=== Task to complete ===
Every record below must be returned word for word, with the pictures left out.

Page-level text extractions:
#####

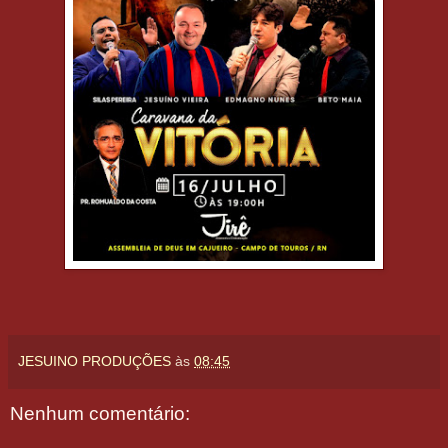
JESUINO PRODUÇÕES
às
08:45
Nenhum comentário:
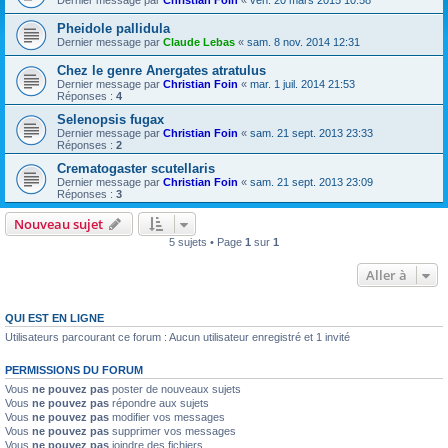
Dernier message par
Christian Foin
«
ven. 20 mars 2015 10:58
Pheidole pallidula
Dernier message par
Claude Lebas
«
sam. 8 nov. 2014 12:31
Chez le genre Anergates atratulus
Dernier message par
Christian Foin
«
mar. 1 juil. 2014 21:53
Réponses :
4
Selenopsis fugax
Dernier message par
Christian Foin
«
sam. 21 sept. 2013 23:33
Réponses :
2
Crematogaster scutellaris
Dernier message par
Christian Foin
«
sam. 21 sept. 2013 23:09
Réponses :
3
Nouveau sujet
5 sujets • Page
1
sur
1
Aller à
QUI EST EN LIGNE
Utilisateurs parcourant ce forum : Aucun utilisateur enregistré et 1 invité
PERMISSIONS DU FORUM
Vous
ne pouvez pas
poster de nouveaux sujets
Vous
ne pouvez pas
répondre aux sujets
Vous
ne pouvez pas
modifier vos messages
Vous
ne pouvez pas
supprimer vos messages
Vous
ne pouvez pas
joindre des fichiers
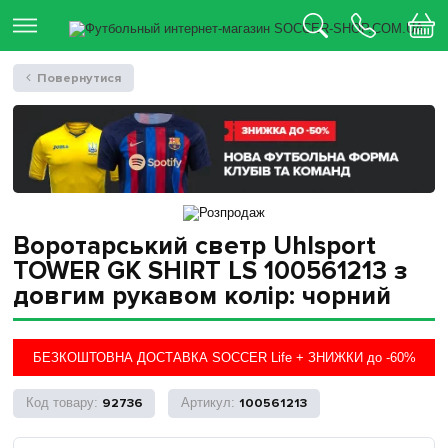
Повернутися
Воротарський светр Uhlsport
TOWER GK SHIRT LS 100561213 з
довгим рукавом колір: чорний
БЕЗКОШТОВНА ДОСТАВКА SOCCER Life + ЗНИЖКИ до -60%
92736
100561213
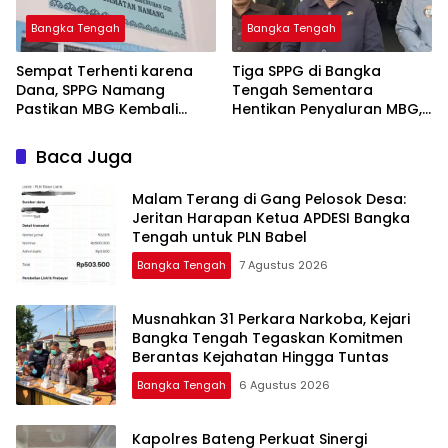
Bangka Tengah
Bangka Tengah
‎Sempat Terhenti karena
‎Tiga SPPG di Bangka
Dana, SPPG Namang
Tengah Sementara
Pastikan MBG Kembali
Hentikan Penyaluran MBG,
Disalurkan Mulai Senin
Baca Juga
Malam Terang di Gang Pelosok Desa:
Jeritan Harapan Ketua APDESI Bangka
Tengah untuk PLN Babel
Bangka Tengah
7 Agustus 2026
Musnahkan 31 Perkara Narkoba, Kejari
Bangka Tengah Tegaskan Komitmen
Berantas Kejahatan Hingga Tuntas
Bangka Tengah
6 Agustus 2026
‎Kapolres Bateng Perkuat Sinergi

#####

=== Answer space ===
JESUINO PRODUÇÕES
às
08:45
Nenhum comentário:
Dernier message par
Christian Foin
«
ven. 20 mars 2015 10:58
Pheidole pallidula
Dernier message par
Claude Lebas
«
sam. 8 nov. 2014 12:31
Chez le genre Anergates atratulus
Dernier message par
Christian Foin
«
mar. 1 juil. 2014 21:53
Réponses :
4
Selenopsis fugax
Dernier message par
Christian Foin
«
sam. 21 sept. 2013 23:33
Réponses :
2
Crematogaster scutellaris
Dernier message par
Christian Foin
«
sam. 21 sept. 2013 23:09
Réponses :
3
Nouveau sujet
5 sujets • Page
1
sur
1
Aller à
QUI EST EN LIGNE
Utilisateurs parcourant ce forum : Aucun utilisateur enregistré et 1 invité
PERMISSIONS DU FORUM
Vous
ne pouvez pas
poster de nouveaux sujets
Vous
ne pouvez pas
répondre aux sujets
Vous
ne pouvez pas
modifier vos messages
Vous
ne pouvez pas
supprimer vos messages
Vous
ne pouvez pas
joindre des fichiers
Повернутися
Воротарський светр Uhlsport
TOWER GK SHIRT LS 100561213 з
довгим рукавом колір: чорний
БЕЗКОШТОВНА ДОСТАВКА SOCCER Life + ЗНИЖКИ до -60%
92736
100561213
Bangka Tengah
Bangka Tengah
‎Sempat Terhenti karena
‎Tiga SPPG di Bangka
Dana, SPPG Namang
Tengah Sementara
Pastikan MBG Kembali
Hentikan Penyaluran MBG,
Disalurkan Mulai Senin
Baca Juga
Malam Terang di Gang Pelosok Desa:
Jeritan Harapan Ketua APDESI Bangka
Tengah untuk PLN Babel
Bangka Tengah
7 Agustus 2026
Musnahkan 31 Perkara Narkoba, Kejari
Bangka Tengah Tegaskan Komitmen
Berantas Kejahatan Hingga Tuntas
Bangka Tengah
6 Agustus 2026
‎Kapolres Bateng Perkuat Sinergi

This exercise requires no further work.